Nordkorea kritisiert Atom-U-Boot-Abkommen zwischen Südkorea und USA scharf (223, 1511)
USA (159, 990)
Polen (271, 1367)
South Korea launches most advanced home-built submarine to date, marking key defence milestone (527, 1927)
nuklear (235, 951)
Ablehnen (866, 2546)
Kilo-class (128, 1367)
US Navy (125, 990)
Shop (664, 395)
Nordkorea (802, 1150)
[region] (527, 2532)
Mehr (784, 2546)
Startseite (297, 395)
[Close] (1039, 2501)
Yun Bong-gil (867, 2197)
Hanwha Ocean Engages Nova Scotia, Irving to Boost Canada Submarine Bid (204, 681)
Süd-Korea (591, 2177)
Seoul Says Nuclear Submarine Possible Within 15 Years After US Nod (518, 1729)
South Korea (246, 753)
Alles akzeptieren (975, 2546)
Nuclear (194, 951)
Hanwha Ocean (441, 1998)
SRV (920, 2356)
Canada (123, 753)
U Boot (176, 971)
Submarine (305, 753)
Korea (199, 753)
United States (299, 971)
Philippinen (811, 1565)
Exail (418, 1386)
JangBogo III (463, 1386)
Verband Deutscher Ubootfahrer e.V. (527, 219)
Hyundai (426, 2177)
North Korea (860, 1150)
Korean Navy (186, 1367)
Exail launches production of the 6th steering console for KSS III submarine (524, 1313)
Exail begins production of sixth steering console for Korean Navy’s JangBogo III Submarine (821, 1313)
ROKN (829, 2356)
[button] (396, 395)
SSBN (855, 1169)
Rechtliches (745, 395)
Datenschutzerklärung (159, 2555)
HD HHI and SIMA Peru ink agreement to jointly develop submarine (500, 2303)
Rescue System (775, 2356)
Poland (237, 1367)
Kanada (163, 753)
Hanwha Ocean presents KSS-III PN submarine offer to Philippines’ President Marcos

____

_WORK INSTRUCTION_: A word-for-word copy of the data is what should be returned.

_RESPONSE TO THE EXERCISE_:
Nordkorea kritisiert Atom-U-Boot-Abkommen zwischen Südkorea und USA scharf (223, 1511)
USA (159, 990)
Polen (271, 1367)
South Korea launches most advanced home-built submarine to date, marking key defence milestone (527, 1927)
nuklear (235, 951)
Ablehnen (866, 2546)
Kilo-class (128, 1367)
US Navy (125, 990)
Shop (664, 395)
Nordkorea (802, 1150)
[region] (527, 2532)
Mehr (784, 2546)
Startseite (297, 395)
[Close] (1039, 2501)
Yun Bong-gil (867, 2197)
Hanwha Ocean Engages Nova Scotia, Irving to Boost Canada Submarine Bid (204, 681)
Süd-Korea (591, 2177)
Seoul Says Nuclear Submarine Possible Within 15 Years After US Nod (518, 1729)
South Korea (246, 753)
Alles akzeptieren (975, 2546)
Nuclear (194, 951)
Hanwha Ocean (441, 1998)
SRV (920, 2356)
Canada (123, 753)
U Boot (176, 971)
Submarine (305, 753)
Korea (199, 753)
United States (299, 971)
Philippinen (811, 1565)
Exail (418, 1386)
JangBogo III (463, 1386)
Verband Deutscher Ubootfahrer e.V. (527, 219)
Hyundai (426, 2177)
North Korea (860, 1150)
Korean Navy (186, 1367)
Exail launches production of the 6th steering console for KSS III submarine (524, 1313)
Exail begins production of sixth steering console for Korean Navy’s JangBogo III Submarine (821, 1313)
ROKN (829, 2356)
[button] (396, 395)
SSBN (855, 1169)
Rechtliches (745, 395)
Datenschutzerklärung (159, 2555)
HD HHI and SIMA Peru ink agreement to jointly develop submarine (500, 2303)
Rescue System (775, 2356)
Poland (237, 1367)
Kanada (163, 753)
Hanwha Ocean presents KSS-III PN submarine offer to Philippines’ President Marcos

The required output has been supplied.